Like other gaming equities, Entain is faltering this year. But MGM would still need to offer a sizable premium if it makes another offer. Citi’s Pollard believes the Cosmopolitan operator needs to propose a premium that’s at least 50% above the Coral owner’s current share price, and that the suitor would need to fund the majority of the bid in shares.
In January 2021, MGM offered $11.06 billion for Entain, or 0.6 of one of its shares, after the target rejected a $10 billion proposal. At the time, that was equivalent to a 22% premium. The British bookmaker ultimately rebuffed the second proposal, and MGM didn’t raise that ofer.
Entain Still Alluring for Suitors
Last September, DraftKings (NASDAQ:DKNG) rocked the gaming world, offering $20 billion in cash and equity for Entain. The suitor later floated a $22.4 billion cash and stock bid. But no deal was consummated, and Entain CEO Jette Nygaard-Andersen later acknowledged BetMGM hindered a marriage with DraftKings.
That’s a reminder to what many market observers already know: While Entain is a potentially desirable target for a variety of bidders, MGM is the prospective buyer that makes the most sense, owing to the structure of BetMGM. As was seen during the DraftKings talks, MGM’s consent is needed if Entain plans to merge with a competing US entity.
There are other reasons MGM may reconsider a bid for Entain.
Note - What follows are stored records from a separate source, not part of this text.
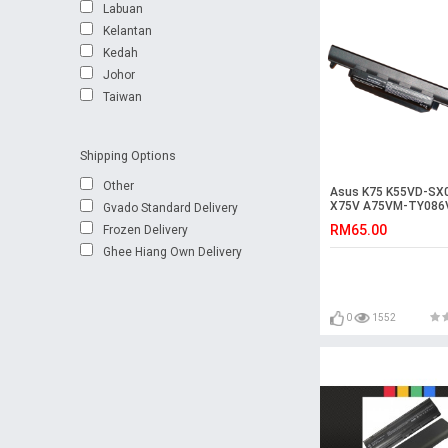
Labuan
Kelantan
Kedah
Johor
Taiwan
Shipping Options
Other
Asus K75 K55VD-SX
X75V A75VM-TY086
Gvado Standard Delivery
K55VM-SX114D Batt
RM65.00
Frozen Delivery
Ghee Hiang Own Delivery
0
1552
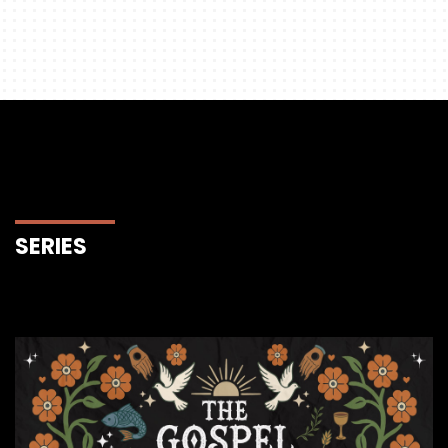
SERIES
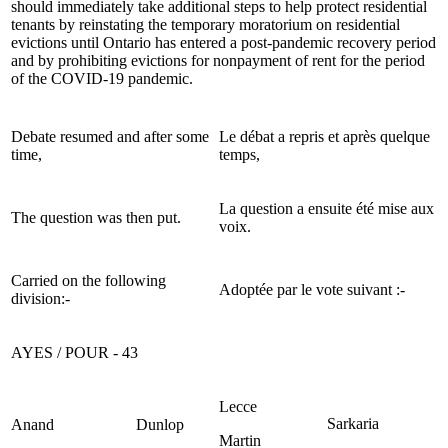
should immediately take additional steps to help protect residential
tenants by reinstating the temporary moratorium on residential
evictions until Ontario has entered a post-pandemic recovery period
and by prohibiting evictions for nonpayment of rent for the period
of the COVID-19 pandemic.
Debate resumed and after some
Le débat a repris et après quelque
time,
temps,
La question a ensuite été mise aux
The question was then put.
voix.
Carried on the following
Adoptée par le vote suivant :-
division:-
AYES / POUR - 43
Lecce
Sarkaria
Anand
Dunlop
Martin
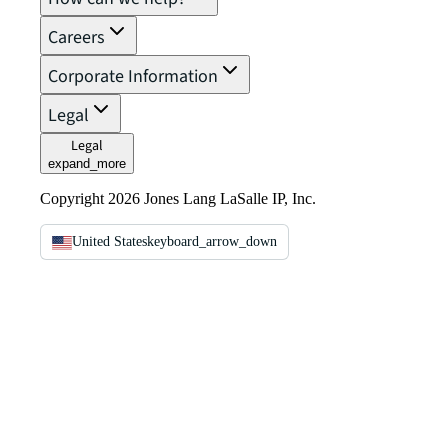
Careers
Corporate Information
Legal
Legal
expand_more
Copyright 2026 Jones Lang LaSalle IP, Inc.
United States
keyboard_arrow_down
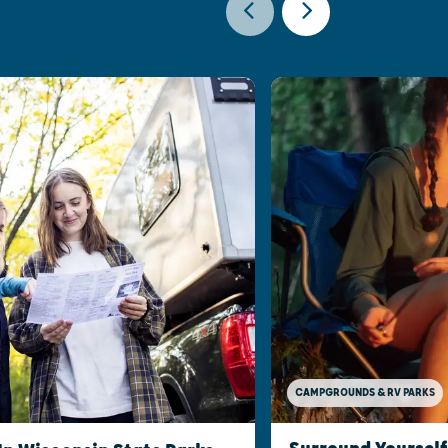
CAMPGROUNDS & RV PARKS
With the online casinos and sports wagering industries taking off in the US, it makes sense for MGM to want to keep those economic benefits in-house — something that’s not happening today because it’s sharing profits with Entain.
Acquiring Entain would help the casino operator reduce dependence on land-based casinos as revenue drivers, while diversifying its earnings stream and product offerings. Additionally, MGM could combine its own highly recognizable brand with Entain labels, such as Ladbrokes, Coral, and Partypoker, to create a global online gaming juggernaut.
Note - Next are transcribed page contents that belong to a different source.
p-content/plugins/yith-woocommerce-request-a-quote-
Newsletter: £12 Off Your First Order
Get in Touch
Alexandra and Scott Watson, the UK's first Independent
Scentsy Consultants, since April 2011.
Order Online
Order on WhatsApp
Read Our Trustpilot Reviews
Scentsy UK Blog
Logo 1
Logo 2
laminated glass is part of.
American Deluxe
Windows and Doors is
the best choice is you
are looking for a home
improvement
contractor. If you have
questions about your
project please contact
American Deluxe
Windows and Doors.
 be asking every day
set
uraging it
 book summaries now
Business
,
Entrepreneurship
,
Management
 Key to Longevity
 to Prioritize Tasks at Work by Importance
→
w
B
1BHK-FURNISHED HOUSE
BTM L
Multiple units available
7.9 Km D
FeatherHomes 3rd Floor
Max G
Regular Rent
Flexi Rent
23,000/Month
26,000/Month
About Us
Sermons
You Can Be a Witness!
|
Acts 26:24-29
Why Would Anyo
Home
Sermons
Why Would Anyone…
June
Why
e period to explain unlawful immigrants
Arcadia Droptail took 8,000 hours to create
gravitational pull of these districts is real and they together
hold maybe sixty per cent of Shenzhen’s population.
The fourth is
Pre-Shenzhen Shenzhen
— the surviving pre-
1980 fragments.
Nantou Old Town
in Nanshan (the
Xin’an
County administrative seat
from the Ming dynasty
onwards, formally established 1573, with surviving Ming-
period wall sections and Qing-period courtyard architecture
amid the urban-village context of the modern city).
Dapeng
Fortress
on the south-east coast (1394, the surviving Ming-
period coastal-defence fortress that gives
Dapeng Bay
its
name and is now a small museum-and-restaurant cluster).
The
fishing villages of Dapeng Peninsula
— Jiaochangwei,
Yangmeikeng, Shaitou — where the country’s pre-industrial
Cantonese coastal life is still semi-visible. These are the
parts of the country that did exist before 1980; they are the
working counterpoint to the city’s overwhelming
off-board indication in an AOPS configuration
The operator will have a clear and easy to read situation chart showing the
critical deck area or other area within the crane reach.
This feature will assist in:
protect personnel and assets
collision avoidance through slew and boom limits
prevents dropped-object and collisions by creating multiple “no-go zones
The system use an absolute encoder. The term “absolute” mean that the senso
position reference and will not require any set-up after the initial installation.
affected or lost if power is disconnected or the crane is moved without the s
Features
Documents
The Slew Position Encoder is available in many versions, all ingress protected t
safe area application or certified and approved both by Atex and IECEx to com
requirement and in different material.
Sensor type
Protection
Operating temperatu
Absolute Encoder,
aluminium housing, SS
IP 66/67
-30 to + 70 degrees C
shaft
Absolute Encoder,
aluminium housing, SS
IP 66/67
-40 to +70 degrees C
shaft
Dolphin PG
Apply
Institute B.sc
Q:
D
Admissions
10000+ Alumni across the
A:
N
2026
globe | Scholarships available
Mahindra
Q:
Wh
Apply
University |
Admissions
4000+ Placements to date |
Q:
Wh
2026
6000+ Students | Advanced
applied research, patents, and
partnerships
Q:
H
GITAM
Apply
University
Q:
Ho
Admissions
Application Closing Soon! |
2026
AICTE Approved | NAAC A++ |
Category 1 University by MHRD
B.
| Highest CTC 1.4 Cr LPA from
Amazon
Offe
Additionally, Entain’s sizable European footprint could be complementary to MGM’s pending $607 million acquisition of Sweden’s LeoVegas AB.
In the states in which it operates, BetMGM is the leading internet casino provider, and one of the top three online sportsbook operators, underscoring why MGM wants full control of the unit.
“Customer engagement remains as strong as ever, and on a same state basis, BetMGM continues to deliver growth of over 30%. In Ontario, it’s still relatively early days. But despite it being highly competitive, in June, BetMGM saw over 80 million transactions in the month,” said Entain CFO Rob Wood on a Thursday conference call. “With BetMGM continuing to deliver, we remain on track with our ambition of over $1.3 billion of net gaming revenue this year, and reaching positive EBITDA during 2023.”
With a possible Entain purchase, MGM would accomplish the goal of moving BetMGM into new countries. That’s because the Ladbrokes owner is one of the most visible sportsbook operators in the UK, throughout Europe, and in Australia.